_What to do_
In this exercise, print only the lines of the records below from the one with "grindarna fästs med varandra." through the one with "документов. Мария была настолько вовлечена в", inclusive. Pictures are not part of the copy.

Stored data entries:
______________________________

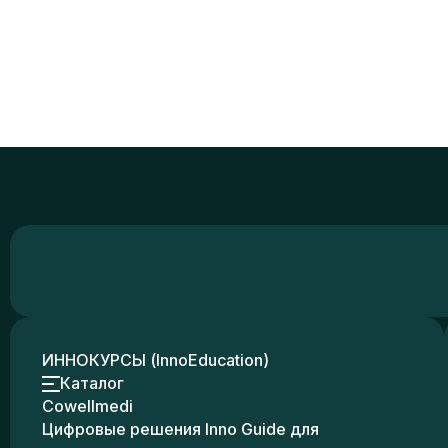
ИННОКУРСЫ (InnoEducation)
Каталог
Cowellmedi
Цифровые решения Inno Guide для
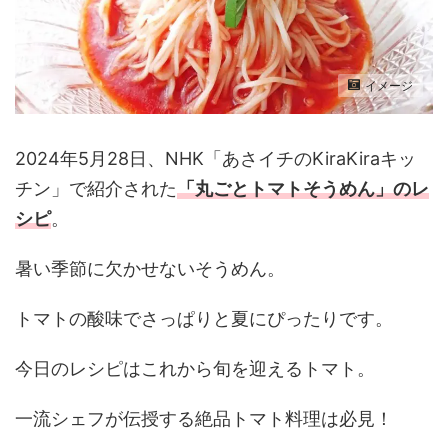
イメージ
2024年5月28日、NHK「あさイチのKiraKiraキッ
チン」で紹介された
「丸ごとトマトそうめん」
のレ
シピ
。
暑い季節に欠かせないそうめん。
トマトの酸味でさっぱりと夏にぴったりです。
今日のレシピはこれから旬を迎えるトマト。
一流シェフが伝授する絶品トマト料理は必見！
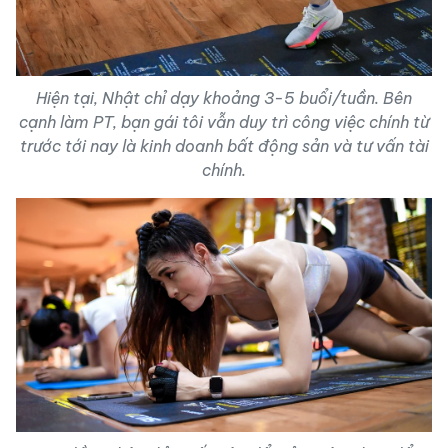
Hiện tại, Nhật chỉ dạy khoảng 3-5 buổi/tuần. Bên
cạnh làm PT, bạn gái tôi vẫn duy trì công việc chính từ
trước tới nay là kinh doanh bất động sản và tư vấn tài
chính.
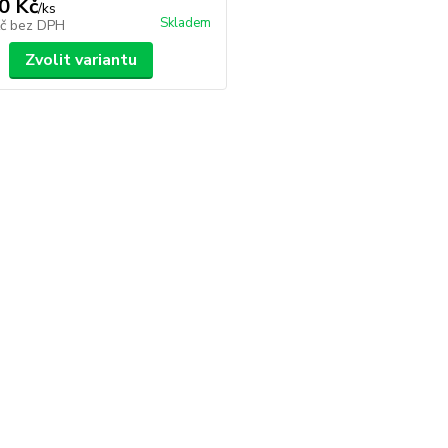
0 Kč
/
ks
Skladem
Kč
bez DPH
Zvolit variantu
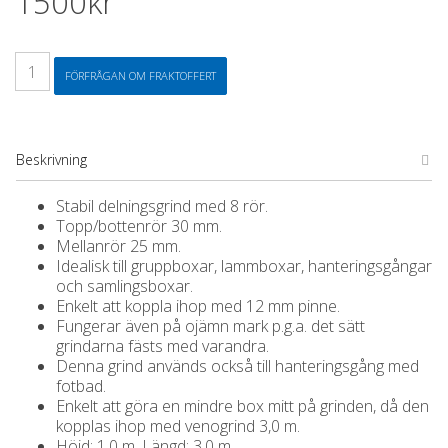
1500
kr
Venogrind
FÖRFRÅGAN OM FRAKTOFFERT
H
=
1,00
m,
L
Beskrivning
=
3,00
Stabil delningsgrind med 8 rör.
m
Topp/bottenrör 30 mm.
mängd
Mellanrör 25 mm.
Idealisk till gruppboxar, lammboxar, hanteringsgångar
och samlingsboxar.
Enkelt att koppla ihop med 12 mm pinne.
Fungerar även på ojämn mark p.g.a. det sätt
grindarna fästs med varandra.
Denna grind används också till hanteringsgång med
fotbad.
Enkelt att göra en mindre box mitt på grinden, då den
kopplas ihop med venogrind 3,0 m.
Höjd: 1,0 m. Längd: 3,0 m.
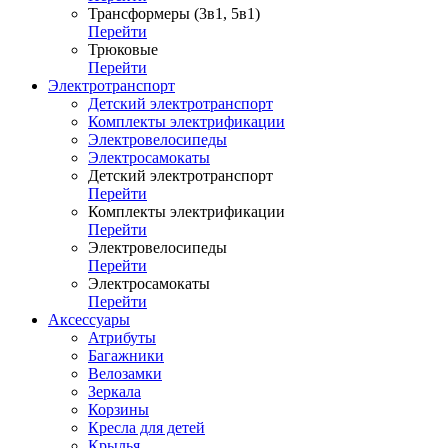
Трансформеры (3в1, 5в1)
Перейти
Трюковые
Перейти
Электротранспорт
Детский электротранспорт
Комплекты электрификации
Электровелосипеды
Электросамокаты
Детский электротранспорт
Перейти
Комплекты электрификации
Перейти
Электровелосипеды
Перейти
Электросамокаты
Перейти
Аксессуары
Атрибуты
Багажники
Велозамки
Зеркала
Корзины
Кресла для детей
Крылья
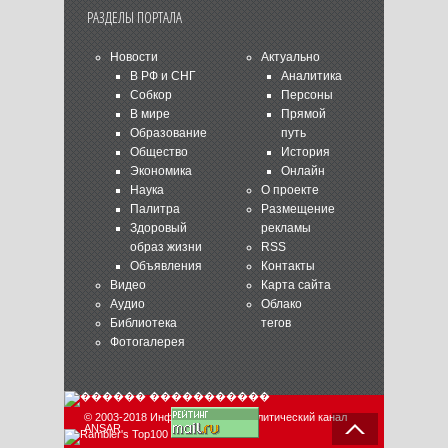
РАЗДЕЛЫ ПОРТАЛА
Новости
Актуально
В РФ и СНГ
Аналитика
Собкор
Персоны
В мире
Прямой
Образование
путь
Общество
История
Экономика
Онлайн
Наука
О проекте
Палитра
Размещение
Здоровый
рекламы
образ жизни
RSS
Объявления
Контакты
Видео
Карта сайта
Аудио
Облако
Библиотека
тегов
Фотогалерея
© 2003-2018 Информационно-аналитический канал
ANSAR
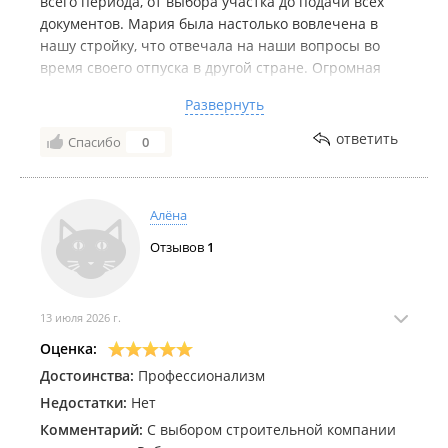
всего периода, от выбора участка до подачи всех
документов. Мария была настолько вовлечена в
нашу стройку, что отвечала на наши вопросы во
время своего отпуска в другой стране. Огромная
благодарность Евгению (руководителю стройки).
Развернуть
Снимал все этапы строительства, подсказывал
технические моменты. На наш взгляд эта лучшая
ответить
Спасибо
0
строительная компания. Без обмана, без лишних
трат, с душой и теплом к каждому клиенту.
Алёна
Отзывов
1
13 июля 2026 г.
Оценка:
Достоинства:
Профессионализм
Недостатки:
Нет
Комментарий:
С выбором строительной компании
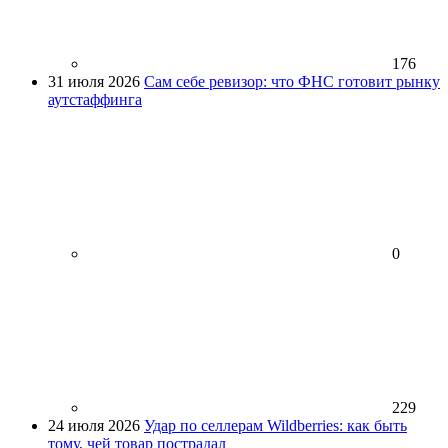
176
31 июля 2026
Сам себе ревизор: что ФНС готовит рынку
аутстаффинга
0
229
24 июля 2026
Удар по селлерам Wildberries: как быть
тому, чей товар пострадал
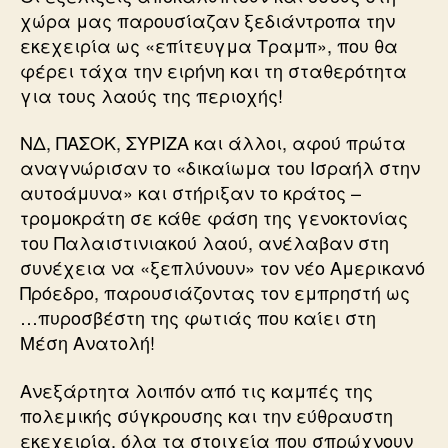
χώρα μας παρουσίαζαν ξεδιάντροπα την
εκεχειρία ως «επίτευγμα Τραμπ», που θα
φέρει τάχα την ειρήνη και τη σταθερότητα
για τους λαούς της περιοχής!
ΝΔ, ΠΑΣΟΚ, ΣΥΡΙΖΑ και άλλοι, αφού πρώτα
αναγνώρισαν το «δικαίωμα του Ισραήλ στην
αυτοάμυνα» και στήριξαν το κράτος –
τρομοκράτη σε κάθε φάση της γενοκτονίας
του Παλαιστινιακού λαού, ανέλαβαν στη
συνέχεια να «ξεπλύνουν» τον νέο Αμερικανό
Πρόεδρο, παρουσιάζοντας τον εμπρηστή ως
…πυροσβέστη της φωτιάς που καίει στη
Μέση Ανατολή!
Ανεξάρτητα λοιπόν από τις καμπές της
πολεμικής σύγκρουσης και την εύθραυστη
εκεχειρία, όλα τα στοιχεία που σπρώχνουν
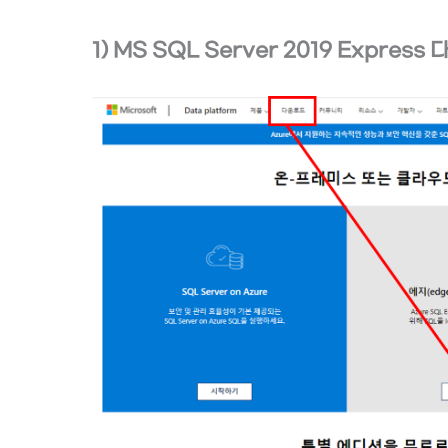
1) MS SQL Server 2019 Express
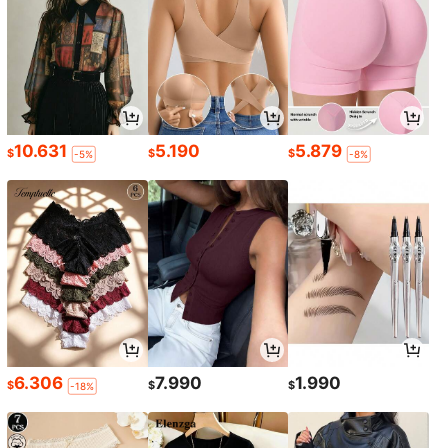
10.631
5.190
5.879
$
$
$
-5%
-8%
6.306
7.990
1.990
$
$
$
-18%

______________________________

_Solution below_
grindarna fästs med varandra.
Denna grind används också till hanteringsgång med
fotbad.
Enkelt att göra en mindre box mitt på grinden, då den
kopplas ihop med venogrind 3,0 m.
Höjd: 1,0 m. Längd: 3,0 m.
Трансформеры (3в1, 5в1)
Перейти
Трюковые
Перейти
Электротранспорт
Детский электротранспорт
Комплекты электрификации
Электровелосипеды
Электросамокаты
Детский электротранспорт
Перейти
Комплекты электрификации
Перейти
Электровелосипеды
Перейти
Электросамокаты
Перейти
Аксессуары
Атрибуты
Багажники
Велозамки
Зеркала
Корзины
Кресла для детей
Крылья
РАЗДЕЛЫ ПОРТАЛА
Новости
Актуально
В РФ и СНГ
Аналитика
Собкор
Персоны
В мире
Прямой
Образование
путь
Общество
История
Экономика
Онлайн
Наука
О проекте
Палитра
Размещение
Здоровый
рекламы
образ жизни
RSS
Объявления
Контакты
Видео
Карта сайта
Аудио
Облако
Библиотека
тегов
Фотогалерея
© 2003-2018 Информационно-аналитический канал
ANSAR
всего периода, от выбора участка до подачи всех
документов. Мария была настолько вовлечена в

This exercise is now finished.